Credit Reports Explained
Before you start house hunting and getting pre-approved for a home loan, check your credit report and get your FICO scores. Why, you ask? Your credit rating may be the single most important piece of financial information you have to obtain a mortgage at the best interest rate.
Checking your credit rating before you purchase will give you time to correct reporting errors and to clean up your ratings if they are in the dumps. It can take up to 90 days to get erroneous - and costly - information off your report, although some prospective homebuyers say they have a much quicker outcome.
Real Life Example
Who: Divorced woman interested in a home purchase
What: She noticed two credit cards listed on her credit report that belonged to her ex-husband. The cards were bringing down her FICO score as a result of his recent late payments.
Outcome: She used the "Dispute" feature on the Web site where she'd obtained her report in the first place and was able to get the cards removed from her report within 48 hours.
Buyer's Tip: Depending on the lender or mortgage broker, it may be possible to pursue a loan before negative items on your credit report are removed. A lender might forgive negative items such as unpaid parking tickets before they've been removed from your report - but only if you show evidence you've paid them.
FICO vs. credit report
Is your FICO score the same as your credit report? No. In addition to viewing credit reports from the major reporting bureaus (Equifax, TransUnion, and Experian), you also should obtain your FICO score. Your score is like a report card. Fair Isaac & Co. (the FICO score keeper) assigns you a number based on the information in your credit report. Since there are three credit-reporting bureaus, you have three FICO scores. Here are the scoring factors:
- Payment history - Have you paid your bills on time?
- Amounts owed - What is your overall debt?
- Length of credit history - How long have you been borrowing money?
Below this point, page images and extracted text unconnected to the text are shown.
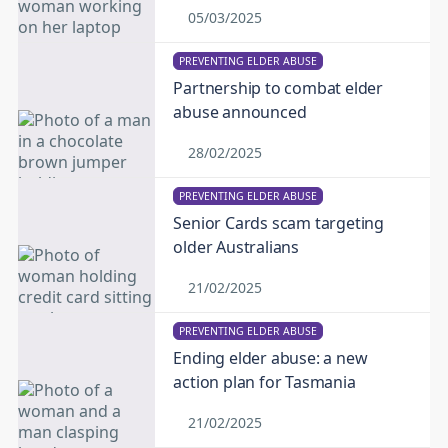
05/03/2025
PREVENTING ELDER ABUSE
Partnership to combat elder
abuse announced
28/02/2025
PREVENTING ELDER ABUSE
Senior Cards scam targeting
older Australians
21/02/2025
PREVENTING ELDER ABUSE
Ending elder abuse: a new
action plan for Tasmania
21/02/2025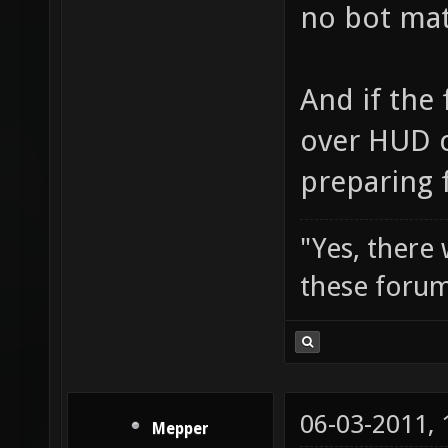
no bot matc
And if the 
over HUD c
preparing f
"Yes, there
these forum
06-03-2011,
Mepper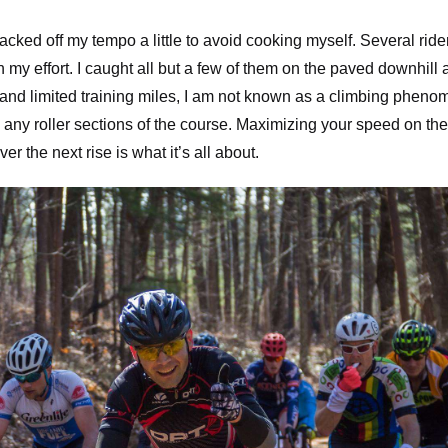
backed off my tempo a little to avoid cooking myself. Several ride
my effort. I caught all but a few of them on the paved downhill 
t and limited training miles, I am not known as a climbing pheno
ny roller sections of the course. Maximizing your speed on the
er the next rise is what it’s all about.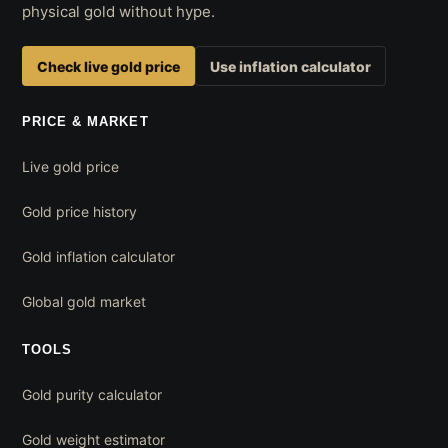
physical gold without hype.
Check live gold price
Use inflation calculator
PRICE & MARKET
Live gold price
Gold price history
Gold inflation calculator
Global gold market
TOOLS
Gold purity calculator
Gold weight estimator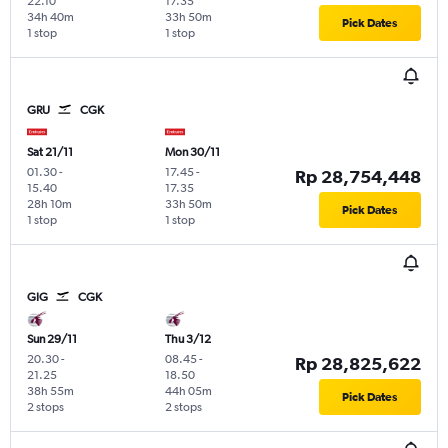
22.10
17.35
34h 40m
33h 50m
Pick Dates
1 stop
1 stop
GRU
CGK
Sat 21/11
Mon 30/11
01.30
-
17.45
-
Rp 28,754,448
15.40
17.35
28h 10m
33h 50m
Pick Dates
1 stop
1 stop
GIG
CGK
Sun 29/11
Thu 3/12
20.30
-
08.45
-
Rp 28,825,622
21.25
18.50
38h 55m
44h 05m
Pick Dates
2 stops
2 stops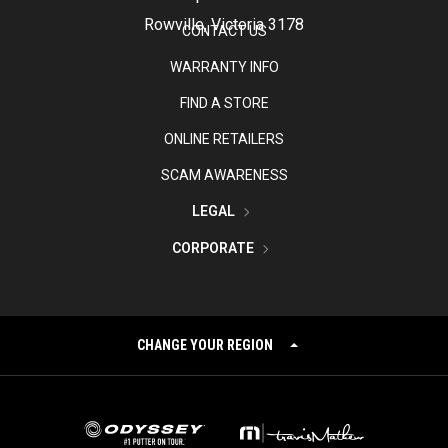
Rowville, Victoria 3178
CONTACT US
WARRANTY INFO
FIND A STORE
ONLINE RETAILERS
SCAM AWARENESS
LEGAL
CORPORATE
CHANGE YOUR REGION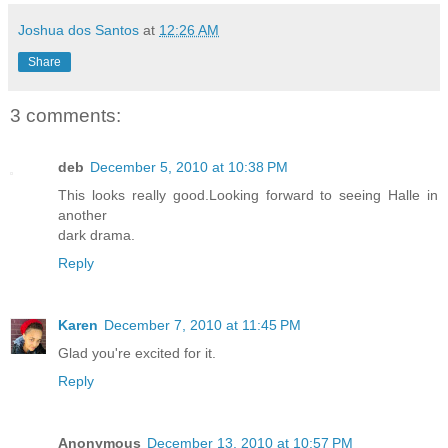
Joshua dos Santos
at
12:26 AM
Share
3 comments:
deb
December 5, 2010 at 10:38 PM
This looks really good.Looking forward to seeing Halle in
another
dark drama.
Reply
Karen
December 7, 2010 at 11:45 PM
Glad you're excited for it.
Reply
Anonymous
December 13, 2010 at 10:57 PM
Lenders like to see a long credit history.
- New Credit - Have you applied for new credit?
- Types of credit used - Lenders like to see all kinds of credit types: bank cards, car loans, student loans and more.
What's an A ?
The FICO scores range from 350 to 850; an 850 is the Holy Grail of credit scores and 723 is the median score in the U.S., but you can expect good mortgage interest rates at the 720 to 760 level and up.
For anecdotal evidence of your good credit standing, if you notice you are receiving a lot of 0 percent credit card or lines of credit offers, you are probably in pretty good shape.
Homebuyers who pursue an FHA loan, one of the most common loan types for first-time purchasers, can usually secure a loan if their credit is 630 or over.
If you are applying for a "stated income" loan, whereby you forego providing income verification to the lender, the lender will be looking for a minimum FICO score of 680 or higher. Banks don't like to assume all the risk, so your good credit history is key.
Seventy to 80 percent of mortgage lenders use FICO as their means of determining your interest rate and the types of loan you qualify for; as interest rates creep up, this difference can be significant.
The Federal Regulation
The Fair Credit Reporting Act (FCRA) requires each of the nationwide consumer reporting companies ? Equifax, Experian, and TransUnion ? to provide you with a free copy of your credit report, at your request, once every 12 months. The Federal Trade Commission (FTC), the nation's consumer protection agency, has prepared a brochure, Your Access to Free Credit Reports, explaining your rights under the FCRA and how to order a free annual credit report.
Turning It Around
So, what do you do if your reports make you want to hide under the covers and never use your credit cards again? Relax, you can turn your ratings around. Lenders look at the "age," dollar amount, and payment history of your different credit lines. That means opening accounts frequently, running up your balances, and paying on time or not at all impact your credit score. Just changing one of these components of your spending behavior can positively impact your credit score.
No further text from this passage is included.